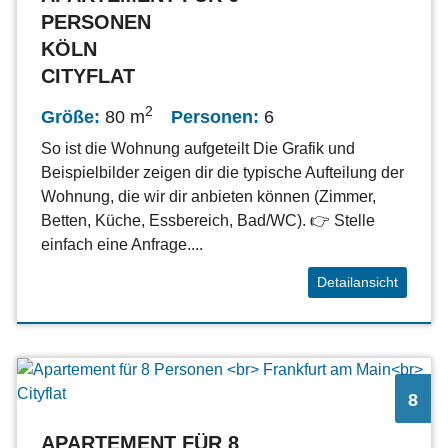
PERSONEN
KÖLN
CITYFLAT
2
Größe:
80 m
Personen:
6
So ist die Wohnung aufgeteilt Die Grafik und
Beispielbilder zeigen dir die typische Aufteilung der
Wohnung, die wir dir anbieten können (Zimmer,
Betten, Küche, Essbereich, Bad/WC). 👉 Stelle
einfach eine Anfrage....
Detailansicht
8
APARTEMENT FÜR 8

■ ■ ■ ■ ■

-- What is being asked --
Write out again exactly the lines that run from the one holding "einfach eine Anfrage...." through the last line of the data; omit all other lines.

-- Exercise response --
einfach eine Anfrage....
Detailansicht
8
APARTEMENT FÜR 8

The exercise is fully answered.